L’attacco ai giornalisti che documentano gli sbarchi a Lampedusa vedono l’aggravante delle aggressioni fisiche verso inviati e cameraman per terrorizzare con lo scopo di interrompere un’informazione scomoda. Scomoda ad alcuni abitanti dell’isola che imputano un calo del turismo e scomoda in generale a chi governa: qualsiasi sia l’orientamento politico, far vedere uomini donne e bambini sbarcati a migliaia non è ma stato gradito a qualsiasi rappresentante di governo, men che meno se si è proclamato un argine all’immigrazione senza poi poter mantenere la promessa.
Eppure, in entrambi i casi si potrebbe dimostrare il contrario: non ci sono cali preoccupanti del turismo a Lampedusa che in questi giorni ha come ogni anno riempito alberghi, ristoranti e stabilimenti . Oltre 40.400 gli “sbarchi” di turisti a giugno di quest’anno addirittura più dello stesso mese del 2022: se poi guardiamo il primo semestre vediamo che nel 2023 sono più di 96.500 contro gli 85.349 dell’anno precedente. Senza contare quelli sbarcati con i traghetti di linea.  Se c’è stato, un lieve calo si é registrato a inizio stagione a causa del maltempo che ha colpito la di la maggiore delle Pelagie e per un dirottamento verso altri lidi ora che é passata la pandemia e ci si può muovere con maggiore libertà fuori dall’Italia.

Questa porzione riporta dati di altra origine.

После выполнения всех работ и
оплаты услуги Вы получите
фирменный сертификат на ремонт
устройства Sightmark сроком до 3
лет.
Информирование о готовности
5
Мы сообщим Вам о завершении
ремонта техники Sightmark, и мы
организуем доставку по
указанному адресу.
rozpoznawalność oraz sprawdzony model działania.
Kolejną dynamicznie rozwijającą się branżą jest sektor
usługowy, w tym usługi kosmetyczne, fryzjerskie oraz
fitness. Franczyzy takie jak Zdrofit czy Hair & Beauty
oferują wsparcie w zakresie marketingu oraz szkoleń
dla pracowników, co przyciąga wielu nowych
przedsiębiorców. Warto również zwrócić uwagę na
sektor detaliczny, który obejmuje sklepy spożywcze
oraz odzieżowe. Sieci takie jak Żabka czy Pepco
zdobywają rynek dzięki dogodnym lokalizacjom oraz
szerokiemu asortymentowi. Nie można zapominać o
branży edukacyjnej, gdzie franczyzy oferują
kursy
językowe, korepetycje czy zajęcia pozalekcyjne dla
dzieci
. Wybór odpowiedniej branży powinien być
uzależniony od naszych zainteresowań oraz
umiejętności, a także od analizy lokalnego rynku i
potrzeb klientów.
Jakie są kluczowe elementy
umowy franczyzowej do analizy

Dimostrato con i dati reali che la presenza di troppi giornalisti non mina il turismo nelle Pelagie,  i facinorosi provano a dirottare la protesta verso la “militarizzazione dell’isola”  sempre però causata dall’eccessiva attenzione dei media. Altra bufala immensa perché é proprio la presenza delle forze dell’ordine a garantire la separazione tra i provati migranti e gli allegri e rilassati bagnanti che al massimo incrociano i profughi sulle motovedette della guardia costiera e finanza quando mentre loro cantano e ballano su imbarcazioni da diporto .

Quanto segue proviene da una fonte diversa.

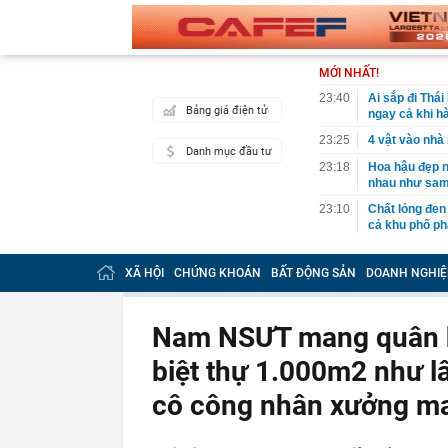
MỚI NHẤT!
23:40
Ai sắp đi Thái
Bảng giá điện tử
ngay cả khi h
23:25
4 vật vào nhà 
Danh mục đầu tư
23:18
Hoa hậu đẹp n
nhau như sam
23:10
Chất lỏng đen 
cả khu phố ph
23:01
Nam diễn viên
vừa mở quán l
XÃ HỘI
CHỨNG KHOÁN
BẤT ĐỘNG SẢN
DOANH NGHIỆ
22:59
Bật điều hòa 
một nửa: Bác 
Nam NSƯT mang quân h
22:53
Quang Hùng Ma
biệt thự 1.000m2 như l
22:48
Danh tính tên 
22:42
Cảnh báo các 
cô công nhân xưởng m
dùng
22:39
Đây mới là cá
nhà đài đút túi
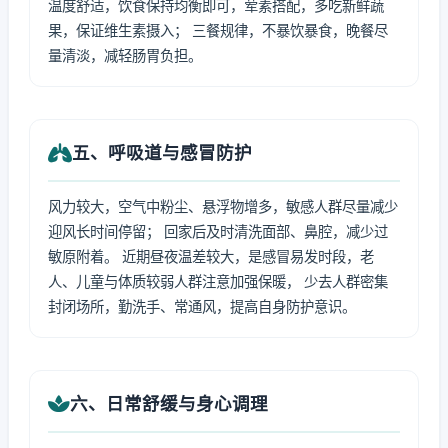
温度舒适，饮食保持均衡即可，荤素搭配，多吃新鲜蔬
果，保证维生素摄入； 三餐规律，不暴饮暴食，晚餐尽
量清淡，减轻肠胃负担。
五、呼吸道与感冒防护
风力较大，空气中粉尘、悬浮物增多，敏感人群尽量减少
迎风长时间停留； 回家后及时清洗面部、鼻腔，减少过
敏原附着。 近期昼夜温差较大，是感冒易发时段，老
人、儿童与体质较弱人群注意加强保暖， 少去人群密集
封闭场所，勤洗手、常通风，提高自身防护意识。
六、日常舒缓与身心调理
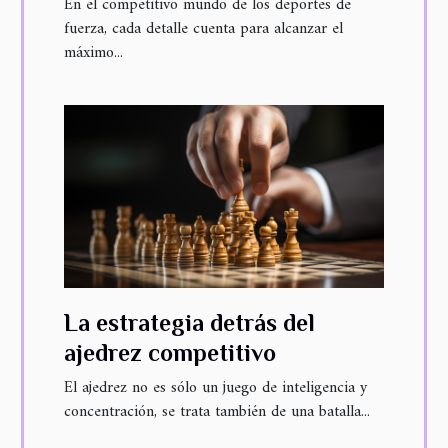
En el competitivo mundo de los deportes de
fuerza, cada detalle cuenta para alcanzar el
resultados
máximo...
La estrategia detrás del
ajedrez competitivo
El ajedrez no es sólo un juego de inteligencia y
concentración, se trata también de una batalla...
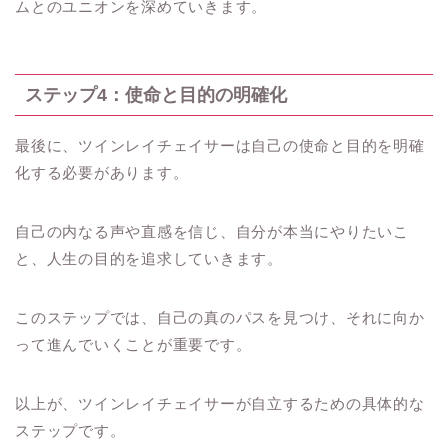
ムとのユニオンを深めていきます。
ステップ4：使命と目的の明確化
最後に、ツインレイチェイサーは自己の使命と目的を明確
化する必要があります。
自己の内なる声や直感を信じ、自分が本当にやりたいこ
と、人生の目的を追求していきます。
このステップでは、自己の真のパスを見つけ、それに向か
って進んでいくことが重要です。
以上が、ツインレイチェイサーが自立するための具体的な
ステップです。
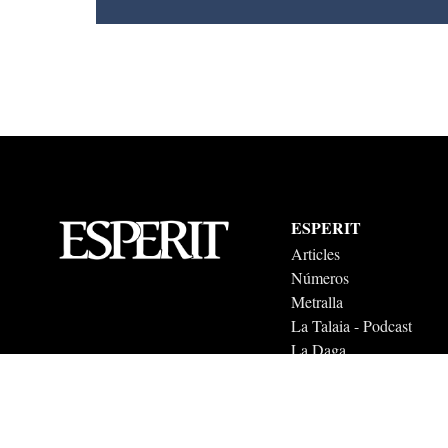
ESPERIT
Articles
Números
Metralla
La Talaia - Podcast
La Daga
El Telescopi
Esperit 2026. Tots els drets reservats.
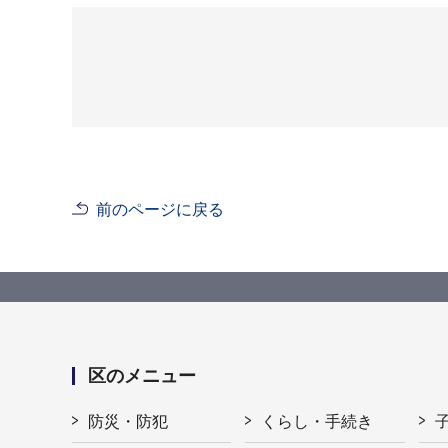
前のページに戻る
区のメニュー
防災・防犯
くらし・手続き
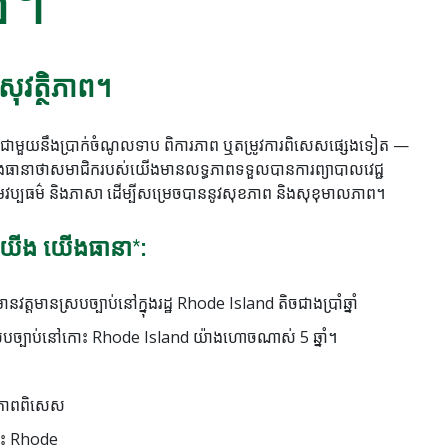
ង។
វត្ថិភាព។
មួយនឹងប្រាក់ចំណូលទាប ពិការភាព ឬតម្រូវការពិសេសផ្សេងទៀត —
ាំ និងធានាថាសមាជិករបស់យើងមានលទ្ធភាពទទួលបានការព្យាបាលវេជ្ជ
វប្បធម៌ និងភាសា ដើម្បីសម្រេចបាននូវសុខភាព និងសុខុមាលភាព។
យើង យើងធានា*:
្តមានស្របច្បាប់នៅក្នុងរដ្ឋ Rhode Island តិចជាងប្រាំឆ្នាំ
របច្បាប់នៅកោះ Rhode Island យ៉ាងហោចណាស់ 5 ឆ្នាំ។
ុខភាពពិសេស
ៅកោះ Rhode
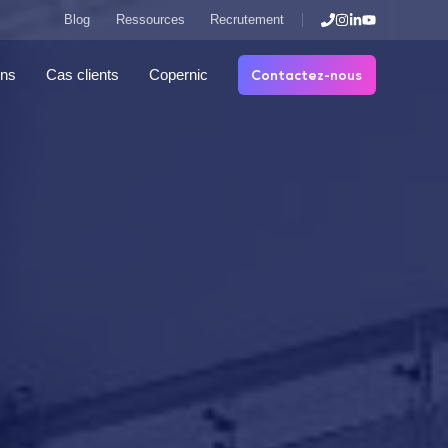
Blog
Ressources
Recrutement
Contactez-nous
ons
Cas clients
Copernic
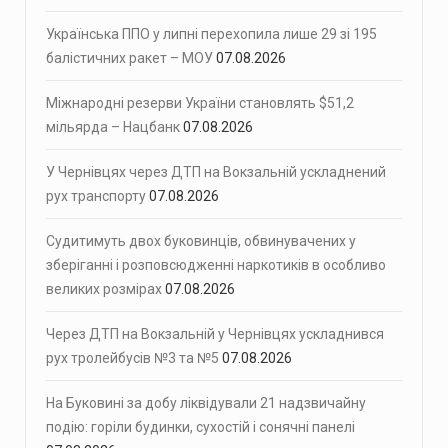
Українська ППО у липні перехопила лише 29 зі 195
балістичних ракет – МОУ
07.08.2026
Міжнародні резерви України становлять $51,2
мільярда – Нацбанк
07.08.2026
У Чернівцях через ДТП на Вокзальній ускладнений
рух транспорту
07.08.2026
Судитимуть двох буковинців, обвинувачених у
зберіганні і розповсюдженні наркотиків в особливо
великих розмірах
07.08.2026
Через ДТП на Вокзальній у Чернівцях ускладнився
рух тролейбусів №3 та №5
07.08.2026
На Буковині за добу ліквідували 21 надзвичайну
подію: горіли будинки, сухостій і сонячні панелі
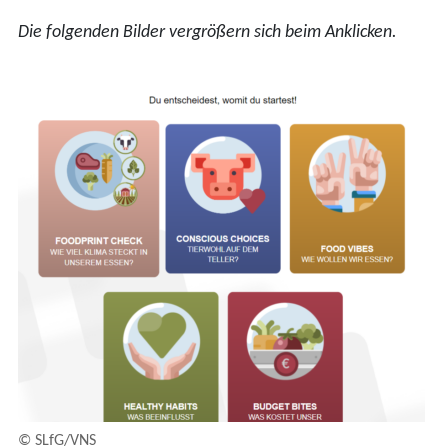
Die folgenden Bilder vergrößern sich beim Anklicken.
© SLfG/VNS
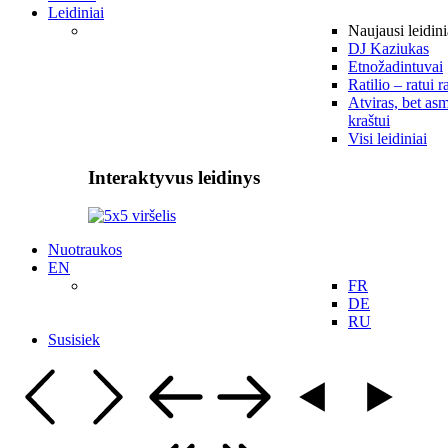
Leidiniai
Naujausi leidini
DJ Kaziukas
Etnožadintuvai
Ratilio – ratui r
Atviras, bet asm
kraštui
Visi leidiniai
Interaktyvus leidinys
Nuotraukos
EN
FR
DE
RU
Susisiek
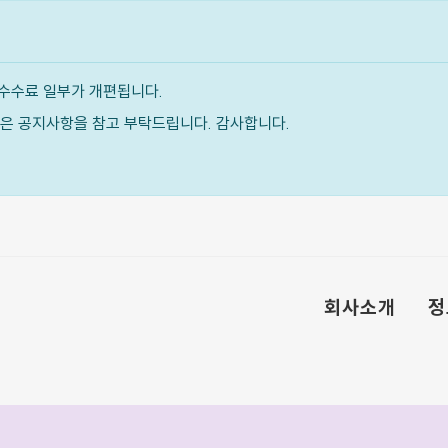
수수료 일부가 개편됩니다.
내용은 공지사항을 참고 부탁드립니다. 감사합니다.
회사소개
정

Il gruppo di facinorosi che ha mandato in avanscoperta quattro ragazzini a tranciare cavi di trasmissione, a rompere telecamere, picchiare colleghi e tirare pietre addosso alle troupe aveva forse altri scopi che esulano dai migranti che tra l’atro arrivano e immediatamente vengono trasferiti altrove, senza incontrarsi mai con i turisti.

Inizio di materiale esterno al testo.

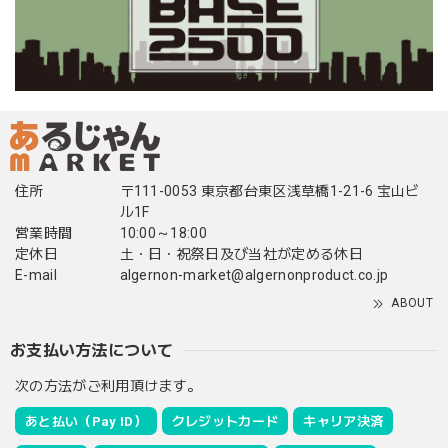
住所
〒111-0053 東京都台東区浅草橋1-21-6 宝山ビ
ル1F
営業時間
10:00～18:00
定休日
土・日・祝祭日及び当社が定める休日
E-mail
algernon-market@algernonproduct.co.jp
ABOUT
お支払い方法について
次の方法がご利用頂けます。
あと払い（Pay ID）
クレジットカード
キャリア決済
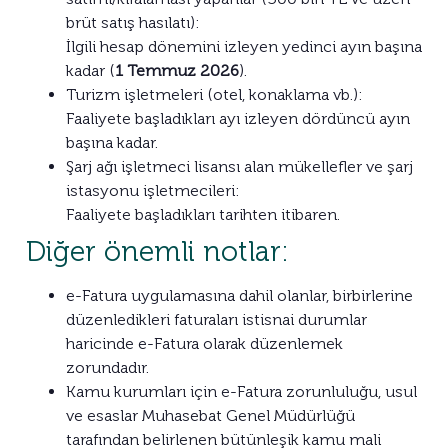
brüt satış hasılatı):
İlgili hesap dönemini izleyen yedinci ayın başına
kadar (
1 Temmuz 2026
).
Turizm işletmeleri (otel, konaklama vb.):
Faaliyete başladıkları ayı izleyen dördüncü ayın
başına kadar.
Şarj ağı işletmeci lisansı alan mükellefler ve şarj
istasyonu işletmecileri:
Faaliyete başladıkları tarihten itibaren.
Diğer önemli notlar:
e-Fatura uygulamasına dahil olanlar, birbirlerine
düzenledikleri faturaları istisnai durumlar
haricinde e-Fatura olarak düzenlemek
zorundadır.
Kamu kurumları için e-Fatura zorunluluğu, usul
ve esaslar Muhasebat Genel Müdürlüğü
tarafından belirlenen bütünleşik kamu mali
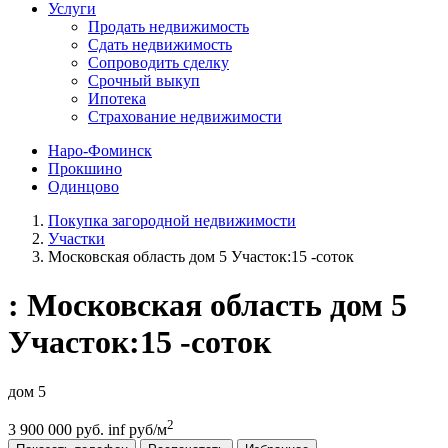
Услуги
Продать недвижимость
Сдать недвижимость
Сопроводить сделку
Срочный выкуп
Ипотека
Страхование недвижимости
Наро-Фоминск
Прокшино
Одинцово
Покупка загородной недвижимости
Участки
Московская область дом 5 Участок:15 -соток
: Московская область дом 5
Участок:15 -соток
дом 5
2
3 900 000 руб.
inf руб/м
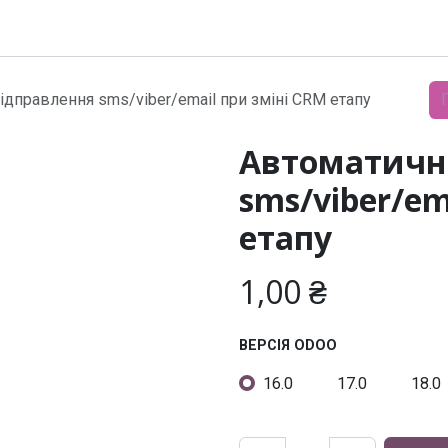
Модулі
Документація
Підтримка
Компанія
ідправлення sms/viber/email при зміні CRM етапу
Автоматичн
sms/viber/em
етапу
1,00
₴
ВЕРСІЯ ODOO
16.0
17.0
18.0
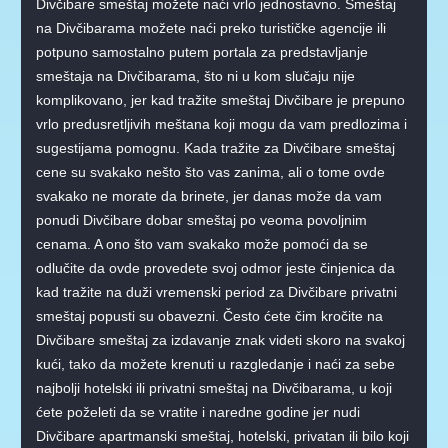
Divčibare smeštaj možete naći vrlo jednostavno. Smeštaj
na Divčibarama možete naći preko turističke agencije ili
potpuno samostalno putem portala za predstavljanje
smeštaja na Divčibarama, što ni u kom slučaju nije
komplikovano, jer kad tražite smeštaj Divčibare je prepuno
vrlo predusretljivih meštana koji mogu da vam predlozima i
sugestijama pomognu. Kada tražite za Divčibare smeštaj
cene su svakako nešto što vas zanima, ali o tome ovde
svakako ne morate da brinete, jer danas može da vam
ponudi Divčibare dobar smeštaj po veoma povoljnim
cenama. A ono što vam svakako može pomoći da se
odlučite da ovde provedete svoj odmor jeste činjenica da
kad tražite na duži vremenski period za Divčibare privatni
smeštaj popusti su obavezni. Često ćete čim kročite na
Divčibare smeštaj za izdavanje znak videti skoro na svakoj
kući, tako da možete krenuti u razgledanje i naći za sebe
najbolji hotelski ili privatni smeštaj na Divčibarama, u koji
ćete poželeti da se vratite i naredne godine jer nudi
Divčibare apartmanski smeštaj, hotelski, privatan ili bilo koji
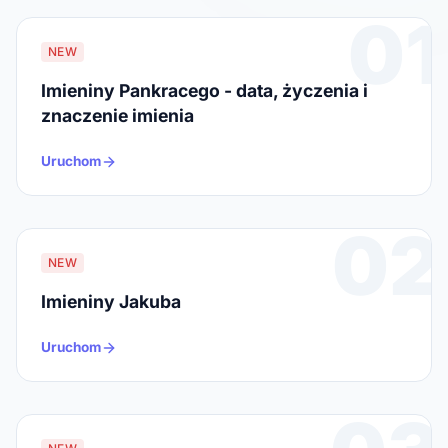
01
NEW
Imieniny Pankracego - data, życzenia i
znaczenie imienia
Uruchom
02
NEW
Imieniny Jakuba
Uruchom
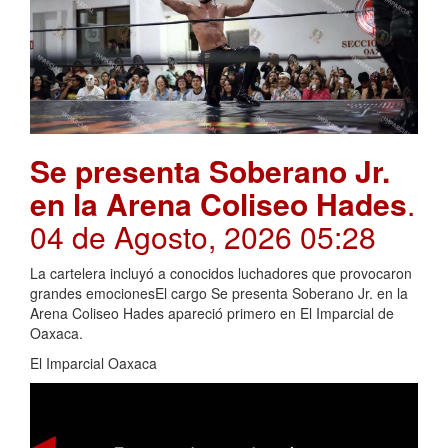
Se presenta Soberano Jr.
en la Arena Coliseo Hades
.
04 de Agosto, 2026 05:28
La cartelera incluyó a conocidos luchadores que provocaron
grandes emocionesEl cargo Se presenta Soberano Jr. en la
Arena Coliseo Hades apareció primero en El Imparcial de
Oaxaca.
El Imparcial Oaxaca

Resta il fatto che ogni attacco diretto ai giornalisti che documentano onestamente é un attacco ai cittadini, impedendo di fatto al fruitore, ovvero al cittadino che vuole essere informato, di essere informato.
Denunciare é l’unica arma che abbiamo tutti noi cronisti per impedire che si prosegua con atti intimidatori verso i reporter . Ci vuole coraggio e soprattutto ci vuole il supporto di ordine e federazione:  in particolare per chi non ha  il sostegno di un contratto regolare con un’azienda forte alle spalle. Così come ho potuto fare io stessa nel 2017 aggredita insieme ad operatore e assistente da due energumeni in Calabria. Io e i due operatori della troupe stavamo realizzando un servizio sulle infiltrazioni mafiose della locale cosca degli Arena all’interno del CARA di Isola Capo Rizzuto. Grazie al sostegno dell’Usigrai, della FNSI, di Giulia Giornaliste, il processo e andato avanti fino alla condanna in primo grado dei due imputati a 2 anni e 4 mesi ciascuno per violenza privata, con l’aggravante di aver agito in luogo pubblico e di aver impedito lo svolgimento del proprio lavoro.
Denunciare con le spalle protette é dunque il modo migliore per contrastare non solo il “bavagli di Lampedusa” ma tutti i tentativi di imporre il silenzio alla voce del giornalismo che non vuole farsi intimidire.